Tuesday, May 06, 2008

You Are What You Do When It Counts

On November 7, 2007, Hospitalman Joshua Flagg saved the lives of two civilians injured in an IED attack while serving in Iraq. In recognition of this, Hospitalman Flagg recieved the Navy and Marine Corps Achievement Medal, more commonly known as the NAM.

I have two NAMs. While I won't tell you what I got the second one for, the first one isn't for anything complicated. My division officer, while performing a routine review of maintenance paperwork, realized he saw my name down for doing an awful lot of work. Looking deeper, he realized that, despite being in a division of 7 men, I was at least partially involved in over half the maintenance. Also, I didn't screw it up, not even a bit. This is a big deal in Reactor Controls Division.

Hospitalman Joshua Flagg and his CO (picture by Michael Totten)

Hospitalman Flagg ran towards an IED attack. When he arrived, ignoring any risk to his own life, he immediately began providing medical care. For all he knew, he could have been treating the terrorists themselves.

I consistently used all the proper electrical safety precautions when performing work on energized equipment with exposed voltages greater than 30VDC, despite the ill fit of the rubber gloves and the general shabbiness of the rubber matting.

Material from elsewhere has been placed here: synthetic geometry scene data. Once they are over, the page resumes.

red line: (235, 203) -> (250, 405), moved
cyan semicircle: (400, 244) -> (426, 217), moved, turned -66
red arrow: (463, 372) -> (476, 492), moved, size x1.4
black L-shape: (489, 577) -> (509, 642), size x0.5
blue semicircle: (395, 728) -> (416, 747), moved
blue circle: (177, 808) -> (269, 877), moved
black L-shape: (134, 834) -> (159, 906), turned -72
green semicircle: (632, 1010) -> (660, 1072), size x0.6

Jewcano as a Petty Officer, and his CO

Hospitalman Flagg used his medical skills to stabilize two dying patients, ensuring that they could live and celebrate another day with their families.

I used my troubleshooting skills to ensure that thoroughly outdated electronic equipment reliably guaranteed the safety of a submarine nuclear reactor, ensuring that my boat could put to sea and fight pirates, jellyfish, and Godzilla.

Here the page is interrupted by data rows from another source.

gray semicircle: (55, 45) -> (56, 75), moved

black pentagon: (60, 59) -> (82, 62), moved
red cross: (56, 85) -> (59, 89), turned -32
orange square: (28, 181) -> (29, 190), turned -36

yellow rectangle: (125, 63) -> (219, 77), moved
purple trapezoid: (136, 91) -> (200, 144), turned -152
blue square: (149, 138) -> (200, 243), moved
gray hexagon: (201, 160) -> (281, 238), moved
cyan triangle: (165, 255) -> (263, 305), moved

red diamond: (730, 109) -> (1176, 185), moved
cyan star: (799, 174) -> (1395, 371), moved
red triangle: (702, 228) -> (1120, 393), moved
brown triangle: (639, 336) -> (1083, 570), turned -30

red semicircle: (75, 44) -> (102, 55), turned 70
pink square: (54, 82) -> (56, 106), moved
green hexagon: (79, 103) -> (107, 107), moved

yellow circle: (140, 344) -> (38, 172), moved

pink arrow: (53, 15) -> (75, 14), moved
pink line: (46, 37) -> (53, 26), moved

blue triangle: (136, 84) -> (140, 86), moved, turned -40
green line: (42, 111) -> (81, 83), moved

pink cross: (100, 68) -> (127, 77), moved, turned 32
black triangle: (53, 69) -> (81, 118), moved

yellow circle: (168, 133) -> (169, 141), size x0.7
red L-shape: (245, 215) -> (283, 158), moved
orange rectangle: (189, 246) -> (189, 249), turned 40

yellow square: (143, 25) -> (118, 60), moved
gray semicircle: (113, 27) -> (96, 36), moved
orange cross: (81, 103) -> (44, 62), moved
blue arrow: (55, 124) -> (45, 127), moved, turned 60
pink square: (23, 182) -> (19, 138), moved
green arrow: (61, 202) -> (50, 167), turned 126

Hospitalman Flagg earned the respect and trust of wary Iraqis by putting his life in harms way to save their own.

I earned the respect and trust of my superiors and shipmates by using "V", "VOLTS" and "VDC" exactly as the paperwork required, saving them from getting racked out to recopy the forms.

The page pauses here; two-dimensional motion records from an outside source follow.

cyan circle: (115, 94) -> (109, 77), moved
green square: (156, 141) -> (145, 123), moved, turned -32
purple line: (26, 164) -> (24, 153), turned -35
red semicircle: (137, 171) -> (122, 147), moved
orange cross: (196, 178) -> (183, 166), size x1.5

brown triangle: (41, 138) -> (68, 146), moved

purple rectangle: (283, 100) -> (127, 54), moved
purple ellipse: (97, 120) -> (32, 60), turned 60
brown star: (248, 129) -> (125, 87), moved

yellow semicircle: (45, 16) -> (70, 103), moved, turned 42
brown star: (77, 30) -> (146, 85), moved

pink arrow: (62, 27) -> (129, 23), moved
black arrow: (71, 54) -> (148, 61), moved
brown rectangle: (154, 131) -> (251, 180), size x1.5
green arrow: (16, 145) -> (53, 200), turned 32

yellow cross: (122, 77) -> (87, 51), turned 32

The NAM is a curious medal. There are lower medals, but those are the ones you get for continuing to breathe in a specific place or for a specific time, usually without getting in serious trouble. The NAM is the lowest award you can get for doing something of worth that actually gives you something to pin to your chest to impress Mama and the ladies. It is also the only medal that one's Commanding Officer can issue without permission from higher-ups. For this reason, it is often issued when the command feels the action would not be deemed worthy for recognition by outside persons. I would hope no one would ever put Hospitalman Flagg into that category.

1 comment:

Anonymous said...

First time reader. Good post. For those of us who do not serve in the volunteer world, it sounds like you deserved your recognition. It is equally apparent that Hospitalman Flagg deserves the medal he received and the clear respect and admiration you show him by bringing him to my attention.